I’m trail running around Buttermilk Falls in upstate New York, jumping over tree roots and water-slicked rocks. At the base, a full-size queen chats me up. “The water power here is not that impressive,” she says. “For real volume and height, you should go see Lucifer or Taughannock.”
I do my best to engage in hiking banter. When I emerge from a path, husbands and fathers speak on behalf of their families. They ask how many miles I traversed, or how far until the next waterfall, or comment on my speed around the bend. Forks in the road are prime spots for solidarity as we compare maps. I get the sense that people want to be exceedingly nice when they’re alone in the woods, and looking the way I do (benign), people love to see me coming. Sometimes I get nervous, although the animals are even more so. A deer crashes away from me; a snake slithers out of my path.
The running is slow, and I stop often to take photos or inspect native berries, which my crunchy partner would surely eat off the stem without first verifying their identity or washing them of dirt. After they moved in, I had never felt more like a lesbian in my day-to-day living, but also never more affirmed that I was a twink. I was scared of bugs, had absolutely no hard skills, and would undoubtedly die if left in the wild. I only existed to be cute and kind of bitchy.
I had escaped to Ithaca via a four-and-a-half-hour bus ride and a fortuitous catsitting opportunity, set up by my local friend V. At home, things were finally stabilizing “post-crisis,” with my partner’s self-deportation set far off in the abstract future. After two months of tending to it, I felt as if I could leave, or I wanted to ensure that I was still a person who could.
At the bus stop in front of Ithaca’s halal deli, V. was a sight for sore eyes in their Subaru hatchback. They scooped me up, and we drove through town, past yard signs advertising a women’s swim for hospicare and an (assumedly) all-gender bike ride for AIDS. Punk teens on the street automatically begged the question of whether or not they were children of Cornell professors. Seeing a huge black-and-white striped banner with a rainbow triangle, I learned about the “straight ally” flag.
We made it to the catsitting apartment, and I met Pleiades, an elderly cat who had been with his owner for years but was relegated to a small, dark bedroom. Annoyed with his kitten compatriots, who were more recently adopted, he was separated from them by a floor-to-ceiling mosquito net that had to be unzipped and zipped every time I entered or exited the room. I sent photos of the space to a friend, who quipped that the owner had a poster, flyer, and/or sticker for every social movement on earth. We found this ironic, given that we deemed Pleiades’ displacement from all other areas of the apartment, for two new and shiny cats, unjust.
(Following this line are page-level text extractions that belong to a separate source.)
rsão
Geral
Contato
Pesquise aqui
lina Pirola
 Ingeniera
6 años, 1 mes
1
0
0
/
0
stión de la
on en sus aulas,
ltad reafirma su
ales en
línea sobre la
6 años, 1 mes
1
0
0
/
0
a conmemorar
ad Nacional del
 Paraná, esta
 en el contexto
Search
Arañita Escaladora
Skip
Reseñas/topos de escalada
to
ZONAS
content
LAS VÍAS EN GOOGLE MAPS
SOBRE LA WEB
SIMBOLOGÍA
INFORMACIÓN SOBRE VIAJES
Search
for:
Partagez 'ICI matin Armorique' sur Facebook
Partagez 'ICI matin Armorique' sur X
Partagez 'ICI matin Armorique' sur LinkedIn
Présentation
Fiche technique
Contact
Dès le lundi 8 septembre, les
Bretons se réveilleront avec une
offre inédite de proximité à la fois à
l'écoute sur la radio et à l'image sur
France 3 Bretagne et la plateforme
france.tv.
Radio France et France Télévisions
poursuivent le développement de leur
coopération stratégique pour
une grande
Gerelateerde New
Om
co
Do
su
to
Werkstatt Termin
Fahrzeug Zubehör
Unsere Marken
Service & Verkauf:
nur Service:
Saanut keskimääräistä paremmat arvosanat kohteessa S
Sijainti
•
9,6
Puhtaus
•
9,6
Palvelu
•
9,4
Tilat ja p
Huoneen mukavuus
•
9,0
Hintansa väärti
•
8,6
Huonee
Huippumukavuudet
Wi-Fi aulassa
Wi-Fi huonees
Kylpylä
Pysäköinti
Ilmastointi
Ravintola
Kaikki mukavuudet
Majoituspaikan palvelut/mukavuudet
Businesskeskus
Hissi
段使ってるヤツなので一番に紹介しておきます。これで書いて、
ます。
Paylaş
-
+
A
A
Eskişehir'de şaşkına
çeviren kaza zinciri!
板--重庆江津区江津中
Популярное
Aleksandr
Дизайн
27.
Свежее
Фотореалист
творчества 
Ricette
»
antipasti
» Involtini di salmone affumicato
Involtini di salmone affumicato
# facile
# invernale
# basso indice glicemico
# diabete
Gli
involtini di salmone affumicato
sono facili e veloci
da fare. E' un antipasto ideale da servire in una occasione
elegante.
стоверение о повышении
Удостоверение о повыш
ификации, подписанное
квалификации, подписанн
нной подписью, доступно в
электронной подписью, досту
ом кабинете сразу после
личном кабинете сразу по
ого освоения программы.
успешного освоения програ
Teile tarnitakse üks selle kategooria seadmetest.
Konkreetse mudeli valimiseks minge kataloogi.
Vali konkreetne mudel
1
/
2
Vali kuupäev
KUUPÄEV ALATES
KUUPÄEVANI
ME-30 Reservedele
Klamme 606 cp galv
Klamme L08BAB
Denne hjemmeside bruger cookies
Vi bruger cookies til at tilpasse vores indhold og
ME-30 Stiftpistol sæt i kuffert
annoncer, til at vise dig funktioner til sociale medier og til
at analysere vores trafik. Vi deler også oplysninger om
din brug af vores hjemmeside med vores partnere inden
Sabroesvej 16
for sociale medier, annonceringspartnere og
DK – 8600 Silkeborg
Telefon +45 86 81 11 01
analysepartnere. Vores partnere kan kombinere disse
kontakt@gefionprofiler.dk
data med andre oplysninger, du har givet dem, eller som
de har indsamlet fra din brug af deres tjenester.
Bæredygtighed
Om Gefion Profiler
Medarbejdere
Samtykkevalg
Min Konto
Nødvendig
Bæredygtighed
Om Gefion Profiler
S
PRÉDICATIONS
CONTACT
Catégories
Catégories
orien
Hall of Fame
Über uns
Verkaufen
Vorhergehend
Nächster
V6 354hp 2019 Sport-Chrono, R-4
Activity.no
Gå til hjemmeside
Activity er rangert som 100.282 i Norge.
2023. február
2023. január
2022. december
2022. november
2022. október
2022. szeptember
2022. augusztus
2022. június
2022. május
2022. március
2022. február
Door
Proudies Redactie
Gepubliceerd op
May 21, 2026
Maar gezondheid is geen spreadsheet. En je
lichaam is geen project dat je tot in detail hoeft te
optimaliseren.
During my week-long stay, V. enlisted me to help weed their 16′ × 9’ community garden plot. It seemed as if everyone in Ithaca gardened—no manicured lawns, just overgrown herbs, trellises, and a fixation on biodiversity, spotlighted by fireflies at night. A farmer’s market stand boasted that their gooseberries were “child-picked.” I sent my partner photos, and they reported that red bell pepper seeds had sprouted in our sink. They moved them to a plastic cup on our windowsill. From the Ithaca garden, I cut them rosemary, lavender, and sage, which I would later deliver via bus and subway, in a jar filled with water.
Back at Buttermilk Falls, a park ranger steps to the side so I can pass. I think about the metaphor that V. shared from couples therapy, while we were kneeling and squatting in the dirt. “Everyone has their own lawn to take care of,” they said. Sometimes lawns overlap, and those parts can be cared for together. If one person falls, another can step in. V. said my friendship has presence. V. said I am good at taking care of my own lawn.
After completing the predetermined loop, I peel off my socks and hang my feet in a swimming hole. Children scream at the darting minnows. I brighten my screen and text my partner to let them know I will return a day early. I’m anxious to see what’s happened while I’ve been away, if anything. I wonder if I’ll come home and think I felt something like respite, or a regulated nervous system. “What if you just stayed here forever?” V. had spouted, the same daydream I casually toss to my lover.
My heart aches. I think I love it here, but soon I’ll be tired.